= Gaelic psalm singing =

Scottish church music tradition

Gaelic psalm singing, or Gaelic psalmody (Salmadaireachd), is a tradition of exclusive psalmody in the Scottish Gaelic language found in Presbyterian churches in the Western Isles of Scotland. It is a form of Gaelic music.

==Structure and style==
The psalms are sung unaccompanied, in a style known as "lining out" or "precenting the line," in which the leader of the performance, or "precentor," sings a line, after which the rest of the congregation follows, with each member allowed to embellish the melody as they wish, in a free heterophonic fashion. The style of Gaelic psalm singing is influenced by piobaireachd music native to the Scottish Highlands, with frequent and distinctive use of ornamentation and grace notes.

==History==
The practice of lining out psalms was common in England and lowland Scotland in the 17th century. In 1644, the Westminster Assembly mandated its use as an official form of worship but there is evidence that it was a folk custom in English Protestant churches even before then. In 1659, the book of psalms was translated into Gaelic for the first time, and it is believed that the Highlanders began to sing the psalms at this point. Lacking their own tunes, they used melodies composed in England and lowland Scotland for the psalms, though these were embellished through the use of grace-notes and ornamentation to the point where German musician Joseph Mainzer, who published a study of Gaelic psalm singing in 1844, thought that the original tunes they were based on could barely be detected.

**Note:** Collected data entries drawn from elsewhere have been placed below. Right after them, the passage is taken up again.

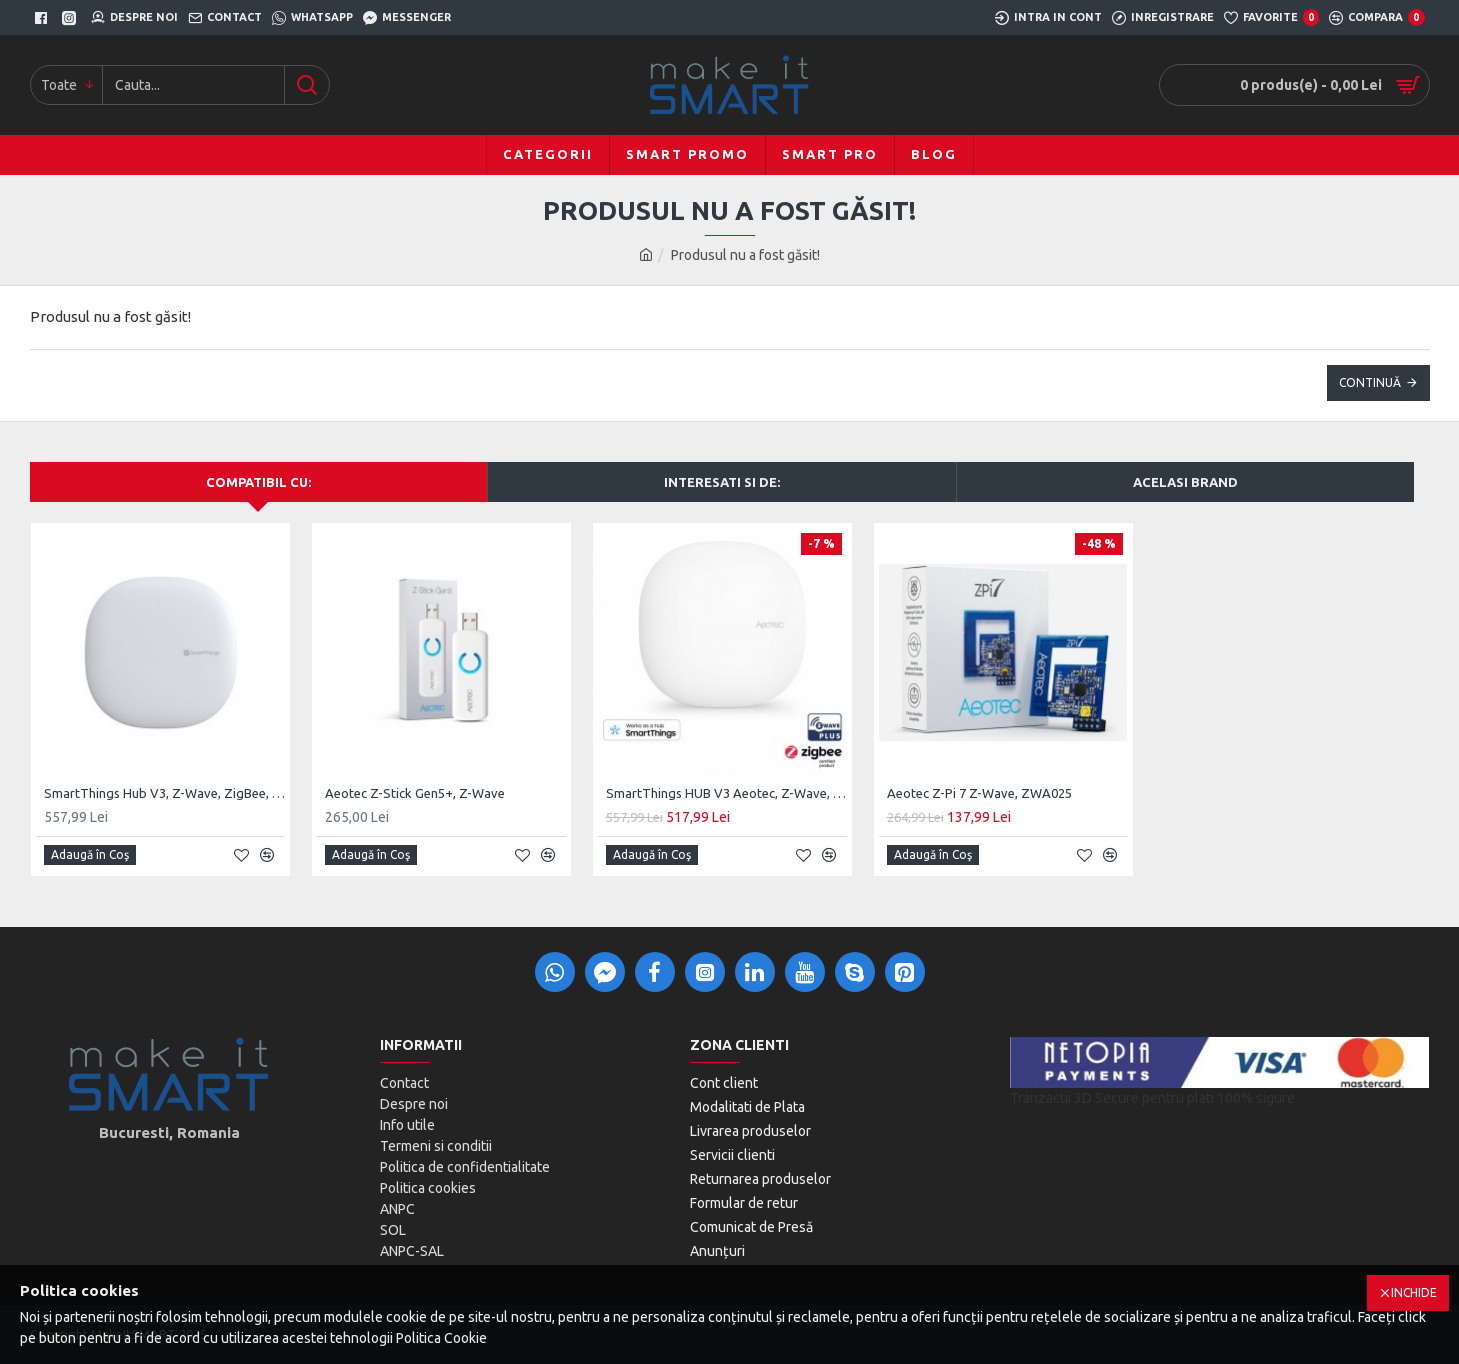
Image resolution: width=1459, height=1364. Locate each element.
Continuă (1370, 382)
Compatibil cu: (258, 482)
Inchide (1414, 1292)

Gaelic psalmody was historically practiced in regions in which Gaelic-speaking Protestants migrated, including the Cape Fear river valley in North Carolina (where it persisted until about the 1860s when most of the distinctively Gaelic cultural features in the region disappeared) and Nova Scotia, which received a huge number of migrants from the Highlands and islands and where Gaelic continues to be spoken to this day. Lined out singing was the main form of worship throughout colonial America and the early United States, as English, lowland Scottish, and Ulster-Scots immigrants would all have utilized the style. However, as in England, this began to be replaced with other forms of worship, such as Sacred Harp shape note singing, known in America initially as "regular" singing. In both England and America the lined-out form was known as the "old way" at this point. English lined-out singing still survives in Old Regular Baptist churches in isolated communities in the Appalachian Mountains, though these congregations sing Anglo-American hymns rather than psalms.

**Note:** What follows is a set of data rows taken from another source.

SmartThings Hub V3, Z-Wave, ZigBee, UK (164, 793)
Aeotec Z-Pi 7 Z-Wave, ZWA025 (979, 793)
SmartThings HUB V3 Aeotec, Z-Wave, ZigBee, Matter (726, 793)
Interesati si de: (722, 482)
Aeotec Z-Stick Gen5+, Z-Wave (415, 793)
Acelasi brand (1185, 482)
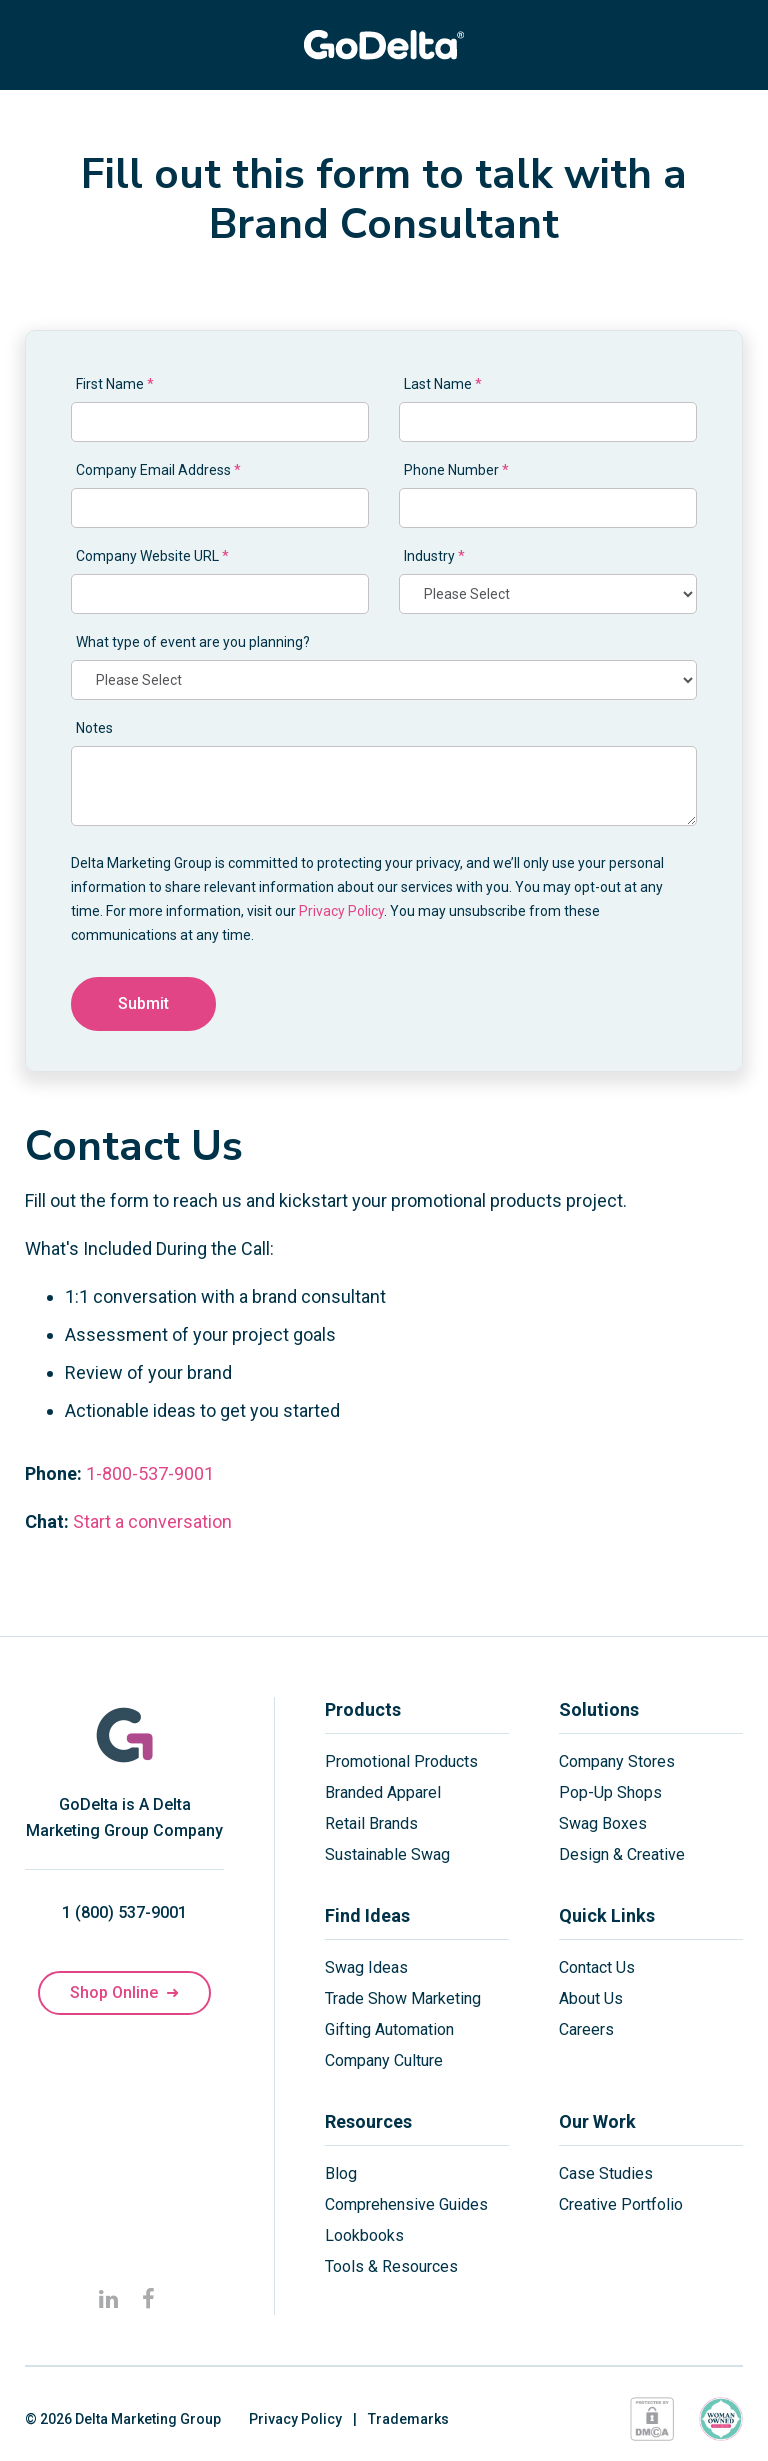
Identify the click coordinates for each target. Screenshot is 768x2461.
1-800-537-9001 (150, 1473)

It has been theorized by jazz bassist and Yale music professor Willie Ruff that Gaelic psalmody was the origin of black American church singing, due to the number of Gaelic speakers (primarily from Argyllshire) who migrated to the Cape Fear Valley in North Carolina in the 18th century and might have taught the form to their slaves. However, the extent to which this is the case has been questioned by a number of scholars, including Billy Kay, Michael Newton, and Terry Miller, who note that since the lined-out singing tradition was prevalent amongst most whites living in America in the 18th and 19th centuries, there is no particular reason that the Gaels, a rather small, clustered group in North America, be considered the main source of inspiration.

Once common all over the Protestant, Gaelic-speaking regions of Scotland, Gaelic psalm singing has declined to a few Gaelic-speaking churches in the Scottish Hebrides, primarily on the Isle of Lewis but also the Isle of Harris, North Uist, Benbecula, and Skye. In the 20th century, it could also be found in regions of lowland Scotland that saw large amounts of Highland immigration, such as Partick in Glasgow, though this has largely ceased.

==In popular culture==

Gaelic psalm singing was the main inspiration behind the Runrig song "An Ubhal as Àirde (The Highest Apple)" on their album The Cutter and the Clan.

Samples of Gaelic psalm singing have been used in songs by Capercaillie and Martyn Bennett.

Gaelic psalm singing has been made widely available through the "Salm" series of albums produced by Lewis native Calum Martin. Three volumes have been released so far, as well as a live album recorded at Celtic Connections entitled Salm and Soul featuring the Gaelic singing paired with an African-American gospel choir.

In 2019, singer-songwriter Roxanne Tataei recorded a collaboration with Gaelic psalm singers in Stornoway. This was documented in an episode of the BBC Radio 4 programme "The Sound Odyssey", released on 1 October.

In 2020, The Edge of the Sea, a collaboration between Calum Martin and Craig Armstrong of music inspired by Gaelic psalm, was released. Armstrong had experienced the tradition from church services at Hilton, on visits to his mother’s family in Balintore in Easter Ross.